With the rise of social media and influencer marketing, is email marketing still a relevant and effective digital marketing tool? The simple answer is YES. A solid email marketing strategy can help your small business grow and scale significantly. If implemented effectively, it can have one of the highest ROIs of all your marketing tactics; yet unfortunately, it’s often overlooked.
While social media marketing effectively engages customers online, email marketing is a direct digital marketing tactic that engages with your business’s audiences directly via their provided emails. In other words, email marketing allows you to target your chosen audience and provide them with personalized, relevant content that speaks directly to their expressed interests and needs.
To create an effective small business email marketing strategy, a small business owner needs to know:
Typically, email marketing involves sending promotional and informational content directly to prospective and current leads. The ultimate goal, of course, is to generate/nurture leads and drive sales. Email marketing can also build customer relationships and keep customers engaged with your brand between purchases.
What You Need to Know About Email Marketing
The 5 Ts of an Email Marketing Strategy
1 – Tease to Captivate
It is important to capture their attention from the beginning by creating a catchy subject line that teases the subject matter. It would be best if you tease, not taunt, or bait your reader into opening the email. To maintain credibility with your customers, you must deliver on the promise in the subject line.
From there, you can continue teasing them with the body of the email. Marketing emails are meant to entice the readers into taking action to click a link that expands on the content further. As tempting as it is to put all the relevant information in that initial email, that is not its purpose. The purpose of the email is to drive further engagement, and to achieve that; you need to remember that sometimes less is more.
Plus, no one ever reads long, copy-dense emails. Most people scan their emails for valuable information.
2 – Target to Resonate
Email marketing is effective because it is a more personal and direct means of communication. The more personalized the content, the more successful your email will be.
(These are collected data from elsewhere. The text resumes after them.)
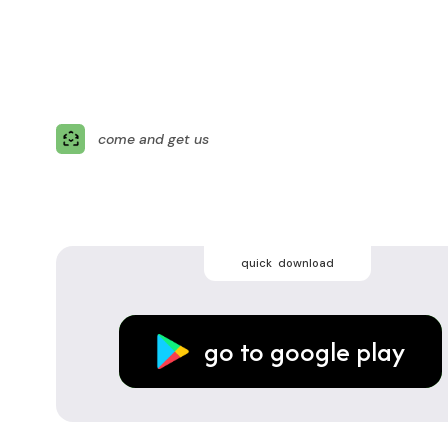
come and get us
quick download
go to google play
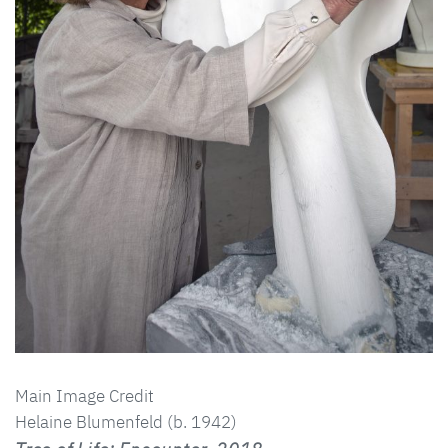
Main Image Credit
Helaine Blumenfeld (b. 1942)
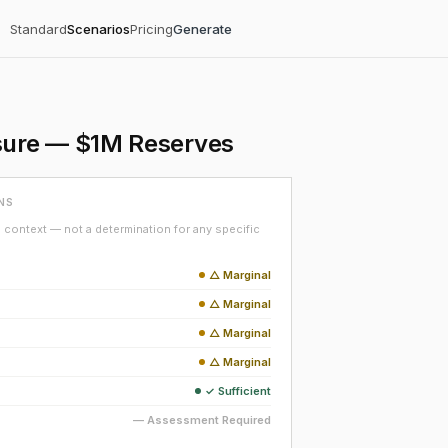
Standard
Scenarios
Pricing
Generate
sure — $1M Reserves
NS
context — not a determination for any specific
△ Marginal
△ Marginal
△ Marginal
△ Marginal
✓ Sufficient
— Assessment Required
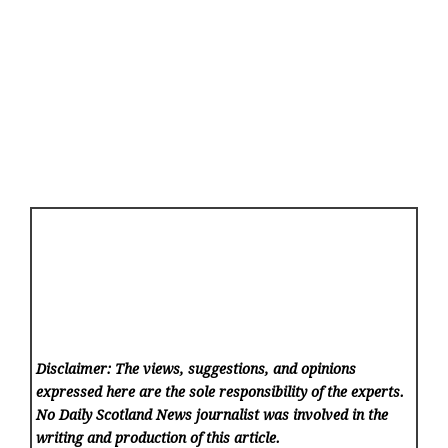
Disclaimer: The views, suggestions, and opinions
expressed here are the sole responsibility of the experts.
No Daily Scotland News
journalist was involved in the
writing and production of this article.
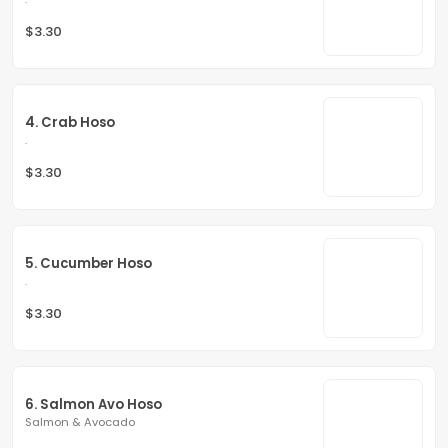
$3.30
4. Crab Hoso
.
$3.30
5. Cucumber Hoso
.
$3.30
6. Salmon Avo Hoso
Salmon & Avocado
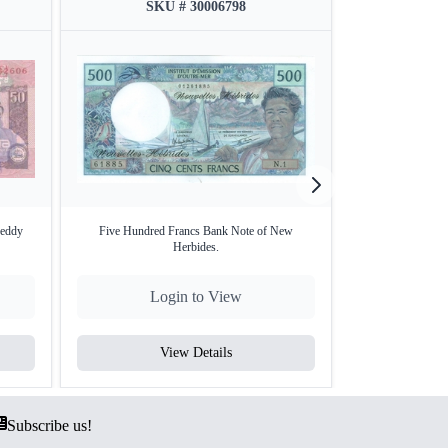
SKU # 30006798
SKU
Reddy
Five Hundred Francs Bank Note of New
Paper Money of Z
Herbides.
Login to View
Lo
View Details
V
Subscribe us!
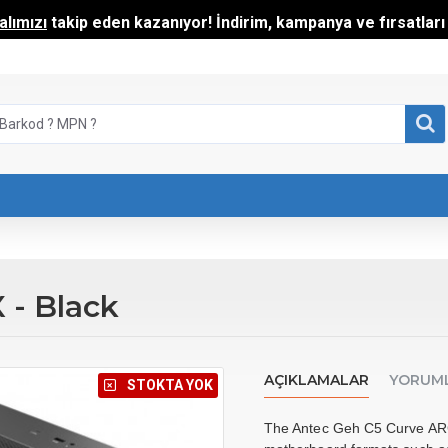
lımızı
takip eden kazanıyor! İndirim, kampanya ve fırsatları t
- Black
AÇIKLAMALAR
YORUM
⠀STOKTA YOK
The Antec Geh C5 Curve ARGB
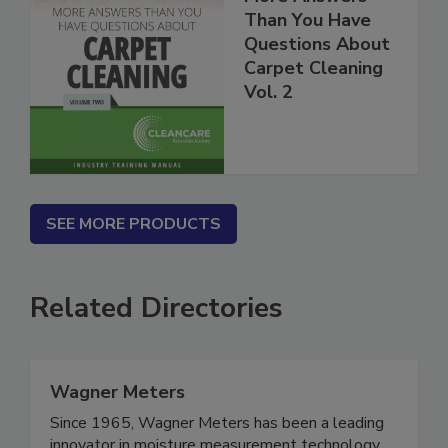
More Answers
Than You Have
Questions About
Carpet Cleaning
Vol. 2
SEE MORE PRODUCTS
Related Directories
Wagner Meters
Since 1965, Wagner Meters has been a leading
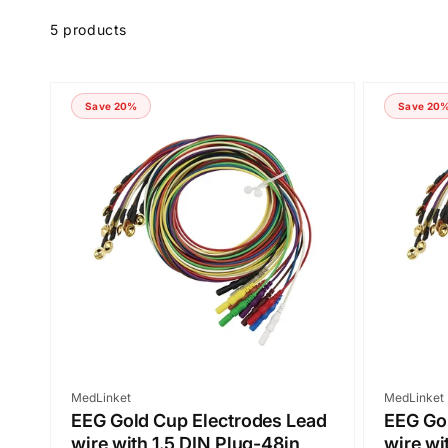
Skip to
product
5 products
grid
Save 20%
Save 20
Vendor:
Vendor:
MedLinket
MedLinket
EEG Gold Cup Electrodes Lead
EEG Gol
wire with 1.5 DIN Plug-48in
wire wi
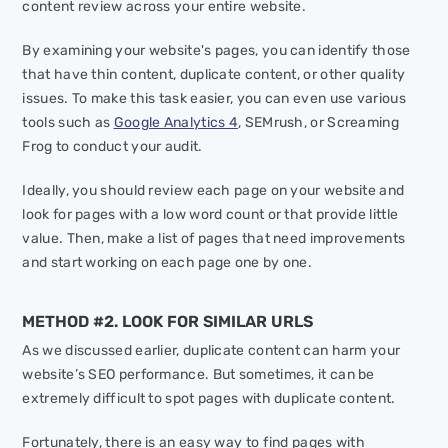
content review across your entire website.
By examining your website's pages, you can identify those
that have thin content, duplicate content, or other quality
issues. To make this task easier, you can even use various
tools such as
Google Analytics 4
, SEMrush, or Screaming
Frog to conduct your audit.
Ideally, you should review each page on your website and
look for pages with a low word count or that provide little
value. Then, make a list of pages that need improvements
and start working on each page one by one.
METHOD #2. LOOK FOR SIMILAR URLS
As we discussed earlier, duplicate content can harm your
website’s SEO performance. But sometimes, it can be
extremely difficult to spot pages with duplicate content.
Fortunately, there is an easy way to find pages with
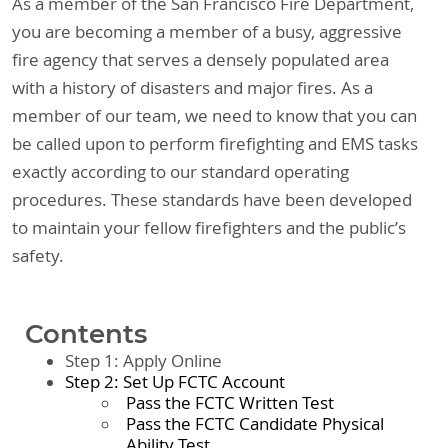
As a member of the San Francisco Fire Department,
you are becoming a member of a busy, aggressive
fire agency that serves a densely populated area
with a history of disasters and major fires. As a
member of our team, we need to know that you can
be called upon to perform firefighting and EMS tasks
exactly according to our standard operating
procedures. These standards have been developed
to maintain your fellow firefighters and the public’s
safety.
Contents
Step 1: Apply Online
Step 2: Set Up FCTC Account
Pass the FCTC Written Test
Pass the FCTC Candidate Physical
Ability Test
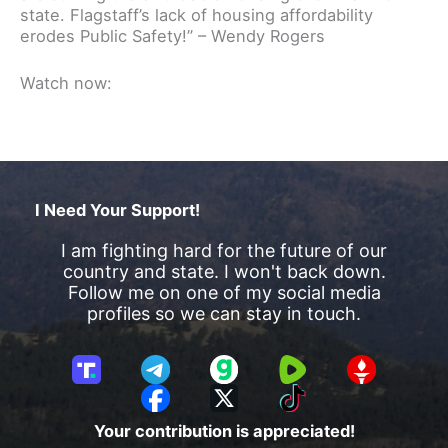
state. Flagstaff’s lack of housing affordability
erodes Public Safety!” – Wendy Rogers
Watch now:
I Need Your Support!
I am fighting hard for the future of our
country and state. I won't back down.
Follow me on one of my social media
profiles so we can stay in touch.
T
T
G
R
G
r
e
a
u
E
F
X
T
u
l
b
m
T
a
i
Your contribution is appreciated!
t
e
b
T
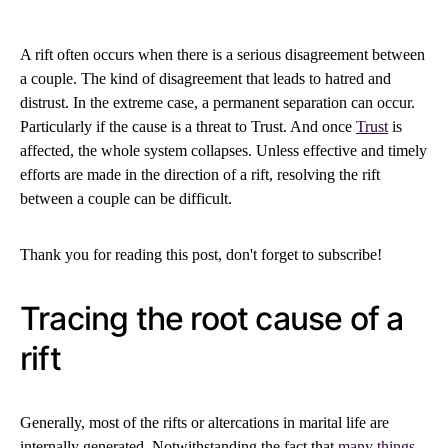
A rift often occurs when there is a serious disagreement between
a couple. The kind of disagreement that leads to hatred and
distrust. In the extreme case, a permanent separation can occur.
Particularly if the cause is a threat to Trust. And once
Trust
is
affected, the whole system collapses. Unless effective and timely
efforts are made in the direction of a rift, resolving the rift
between a couple can be difficult.
Thank you for reading this post, don't forget to subscribe!
Tracing the root cause of a
rift
Generally, most of the rifts or altercations in marital life are
internally generated. Notwithstanding the fact that
many things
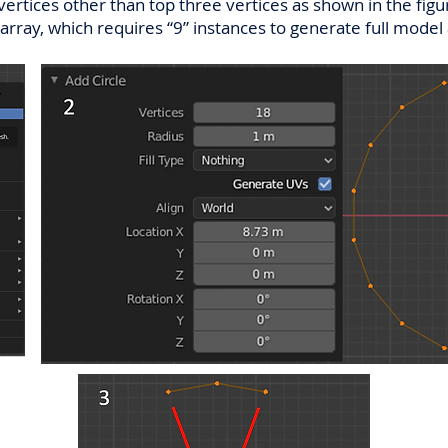
ertices other than top three vertices as shown in the figu
ar array, which requires “9” instances to generate full model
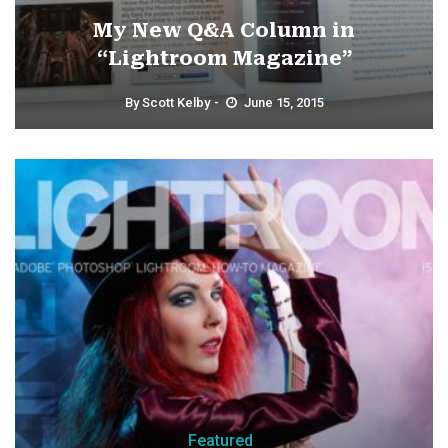
My New Q&A Column in
“Lightroom Magazine”
By
Scott Kelby
June 15, 2015
Featured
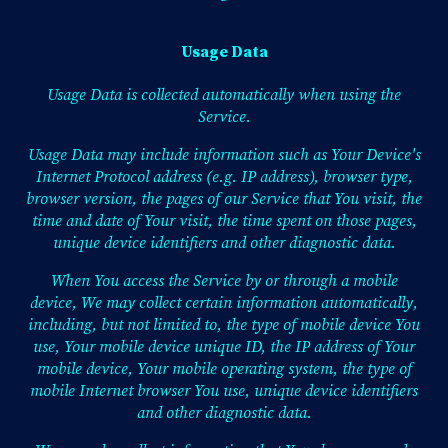
Usage Data
Usage Data is collected automatically when using the
Service.
Usage Data may include information such as Your Device's
Internet Protocol address (e.g. IP address), browser type,
browser version, the pages of our Service that You visit, the
time and date of Your visit, the time spent on those pages,
unique device identifiers and other diagnostic data.
When You access the Service by or through a mobile
device, We may collect certain information automatically,
including, but not limited to, the type of mobile device You
use, Your mobile device unique ID, the IP address of Your
mobile device, Your mobile operating system, the type of
mobile Internet browser You use, unique device identifiers
and other diagnostic data.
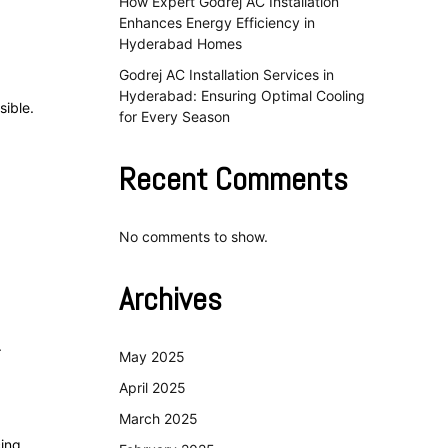
How Expert Godrej AC Installation
Enhances Energy Efficiency in
Hyderabad Homes
Godrej AC Installation Services in
Hyderabad: Ensuring Optimal Cooling
sible.
for Every Season
Recent Comments
No comments to show.
Archives
.
May 2025
April 2025
March 2025
cing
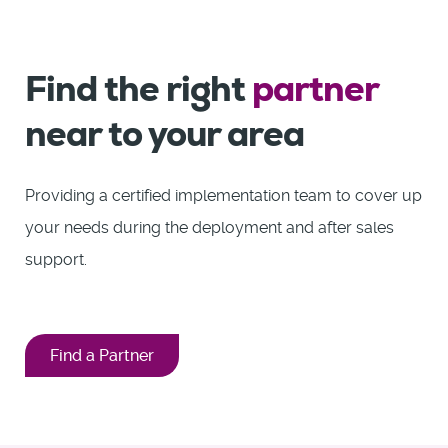
Find the right
partner
near to your area
Providing a certified implementation team to cover up
your needs during the deployment and after sales
support.
Find a Partner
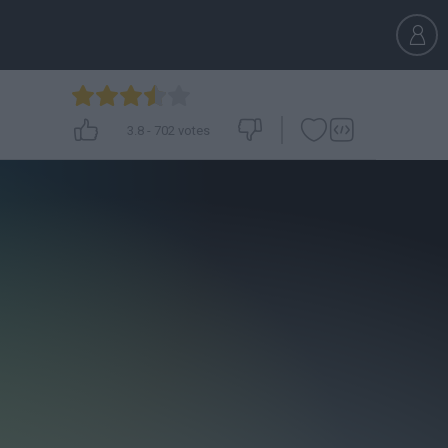
3.8
-
702
votes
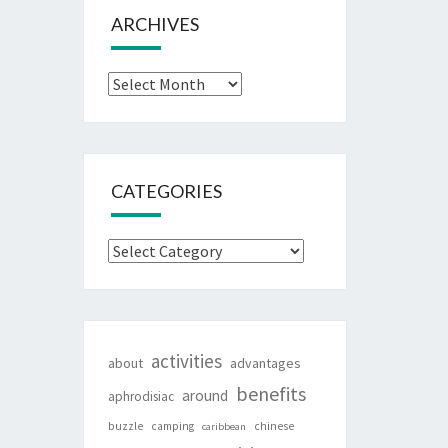
ARCHIVES
Archives
CATEGORIES
Categories
activities
about
advantages
benefits
around
aphrodisiac
buzzle
camping
chinese
caribbean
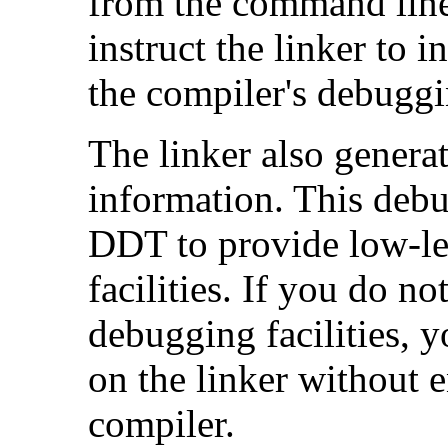
from the command line)
instruct the linker to 
the compiler's debuggi
The linker also genera
information. This debu
DDT to provide low-le
facilities. If you do n
debugging facilities, 
on the linker without 
compiler.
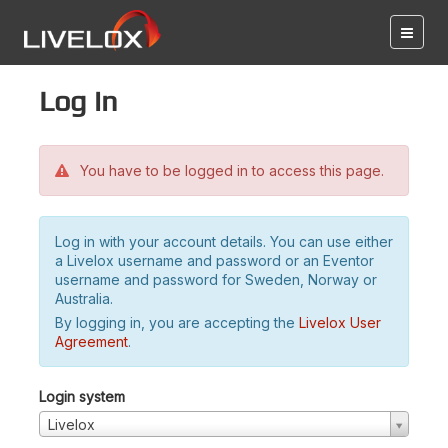
Log in
You have to be logged in to access this page.
Log in with your account details. You can use either
a Livelox username and password or an Eventor
username and password for Sweden, Norway or
Australia.
By logging in, you are accepting the
Livelox User
Agreement
.
Login system
Livelox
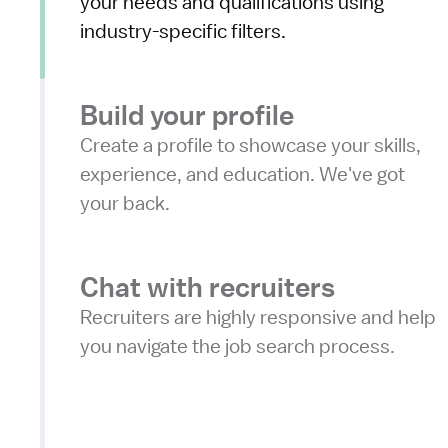
your needs and qualifications using
industry-specific filters.
Build your profile
Create a profile to showcase your skills,
experience, and education. We've got
your back.
Chat with recruiters
Recruiters are highly responsive and help
you navigate the job search process.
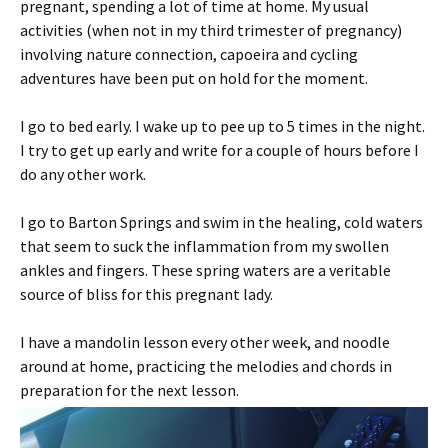
pregnant, spending a lot of time at home. My usual
activities (when not in my third trimester of pregnancy)
involving nature connection, capoeira and cycling
adventures have been put on hold for the moment.
I go to bed early. I wake up to pee up to 5 times in the night.
I try to get up early and write for a couple of hours before I
do any other work.
I go to Barton Springs and swim in the healing, cold waters
that seem to suck the inflammation from my swollen
ankles and fingers. These spring waters are a veritable
source of bliss for this pregnant lady.
I have a mandolin lesson every other week, and noodle
around at home, practicing the melodies and chords in
preparation for the next lesson.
When designing your email campaigns, use the information you gather from your contacts to guide your content.
That is not entirely true before you start making an excuse that you only have their email, which isn’t much to go on. How did you receive their email? Did they sign up for your newsletter? Did they enter their email to receive a gift? If so, what gift did they want badly enough to submit their email?
This information is a great starting point for segmenting your email list and tagging your email contacts. It gives you enough insights to determine which campaigns fit your contact’s interests. From there, use their responses (or lack of response) to guide them toward more targeted marketing campaigns.
If someone comes to your travel website looking for more information on European train travel, they will not likely engage with an email offering a special deal on flights to Asia. But if you send them tips on booking flights to Europe, that is likely to pique their interest.
3 – Teach to Build Trust
One of the goals of email marketing is to build and maintain meaningful relationships with your customers. You cannot do this if you only send emails promoting products or special offers. Breaking up promotional emails with content that allows you to engage with your customers is important. Educational or informative emails are a fantastic way to do this.
Providing relevant and engaging educational content keeps your customers engaged with your product or service indirectly. If your product is a juicer, write a blog post with various juicing recipes and send an email teasing the content of that blog post. If you manage a travel agency, send an email with tips for booking cheap flights to Asia.
4 – Test to Tweak Your Strategy
Remember that you are not married to a single idea when creating email designs. You can test various subject lines, hero images, layouts, and color choices. It’s important to test the waters even when it might seem easier to pick only one option and stick with it. Email marketing has a low cost and quick response time. You can try multiple designs and test what works best with your target audience.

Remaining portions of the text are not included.